UT board backs DiPietro in chancellor firing condemned by Faculty Senate

The outgoing University of Tennessee board of trustees passed a resolution Thursday giving a vote of full confidence to UT President Joe DiPietro, reports the Associated Press. The move was a direct response to the Faculty Senate’s censure of the president for ousting the flagship school’s first female chancellor.

Vice Chairman Raja Jubran said DiPietro had always had the best interest of the UT system at heart and had restored confidence in the office of the presidency.

“Joe has been a tireless advocate and supporter of faculty across the UT System, and has approached every matter with the goal of doing what was in the best interest of the institution,” Jubran said. “I think it’s extremely important to set the record straight and commend Joe for everything he has done for the University.”

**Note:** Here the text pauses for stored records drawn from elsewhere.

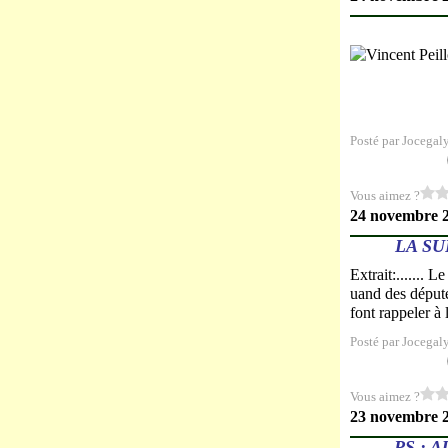
Posté par Jocegal
Vous aimez ?
24 novembre 
LA SU
Extrait:....... 
uand des député
font rappeler à 
Posté par Jocegal
Vous aimez ?
23 novembre 
PS : 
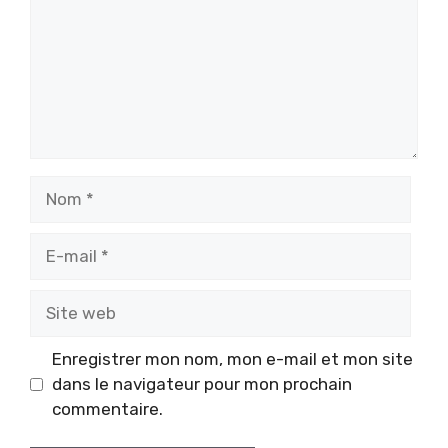
Nom
E-
mail
Site
web
Enregistrer mon nom, mon e-mail et mon site
dans le navigateur pour mon prochain
commentaire.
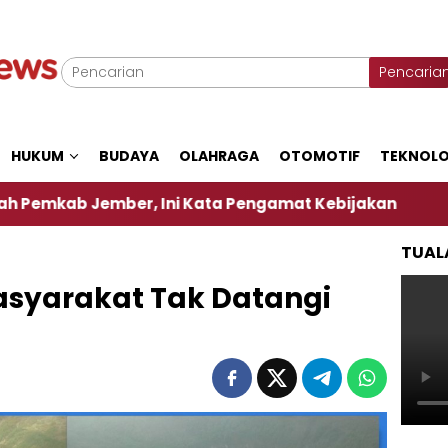
Pencaria
HUKUM
BUDAYA
OLAHRAGA
OTOMOTIF
TEKNOLO
ember, Ini Kata Pengamat Kebijakan ‎
Dampak El
TUAL
syarakat Tak Datangi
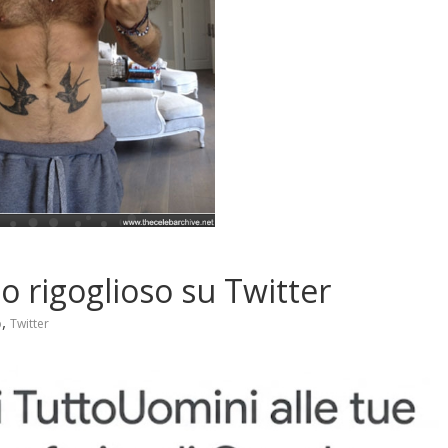
o rigoglioso su Twitter
,
p
Twitter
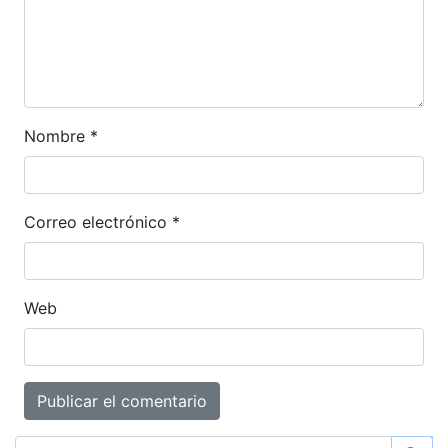
Nombre
*
Correo electrónico
*
Web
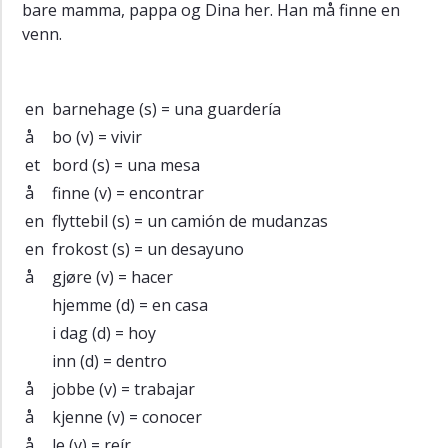
bare mamma, pappa og Dina her. Han må finne en
venn.
en
barnehage
(s) = una guardería
å
bo
(v) = vivir
et
bord
(s) = una mesa
å
finne
(v) = encontrar
en
flyttebil
(s) = un camión de mudanzas
en
frokost
(s) = un desayuno
å
gjøre
(v) = hacer
hjemme
(d) = en casa
i dag
(d) = hoy
inn
(d) = dentro
å
jobbe
(v) = trabajar
å
kjenne
(v) = conocer
å
le
(v) = reír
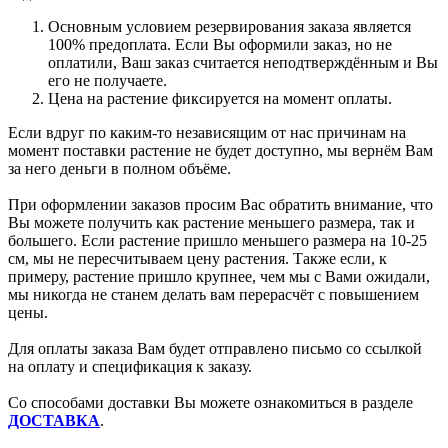
Основным условием резервирования заказа является
100% предоплата. Если Вы оформили заказ, но не
оплатили, Ваш заказ считается неподтверждённым и Вы
его не получаете.
Цена на растение фиксируется на момент оплаты.
Если вдруг по каким-то независящим от нас причинам на
момент поставки растение не будет доступно, мы вернём Вам
за него деньги в полном объёме.
При оформлении заказов просим Вас обратить внимание, что
Вы можете получить как растение меньшего размера, так и
большего. Если растение пришло меньшего размера на 10-25
см, мы не пересчитываем цену растения. Также если, к
примеру, растение пришло крупнее, чем мы с Вами ожидали,
мы никогда не станем делать вам перерасчёт с повышением
цены.
Для оплаты заказа Вам будет отправлено письмо со ссылкой
на оплату и спецификация к заказу.
Со способами доставки Вы можете ознакомиться в разделе
ДОСТАВКА
.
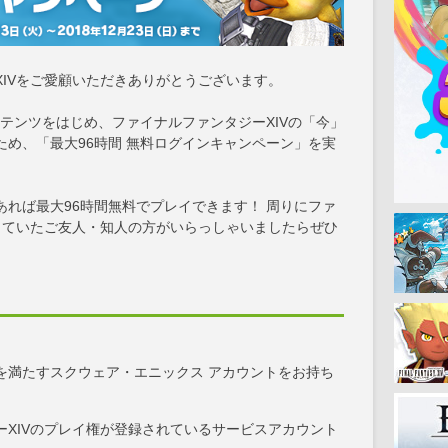
IVをご愛顧いただきありがとうございます。
ンテンツをはじめ、ファイナルファンタジーXIVの「今」
め、「最大96時間 無料ログインキャンペーン」を実
れば最大96時間無料でプレイできます！ 周りにファ
イしていたご友人・知人の方がいらっしゃいましたらぜひ
を満たすスクウェア・エニックス アカウントをお持ち
ーXIVのプレイ権が登録されているサービスアカウント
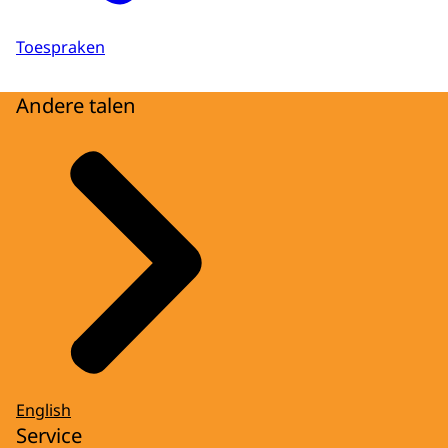
Toespraken
Andere talen
English
Service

In its decision to censure DiPietro’s action Monday, the faculty Senate accused him of failing to be transparent on controversial issues such as outsourcing jobs on campuses and the post-tenure review of professors. But it also mentioned the termination letter DiPietro sent to then-Chancellor Beverly Davenport. Some Senate members who read it said they found its tone blistering and highly personal. The letter was released in response to a public records request.

In it, DiPietro rated as “very poor” Davenport’s one-on-one, small-group and business-transactional communication skills. He also said she had a poor relationship with him and his leadership team, had been unable to acclimate to the UT system, lacked organization, and failed to communicate a strategic vision for the campus. Davenport was placed on administrative leave with pay until June 30, and is to be reassigned as a faculty member in the university’s college of communication and information.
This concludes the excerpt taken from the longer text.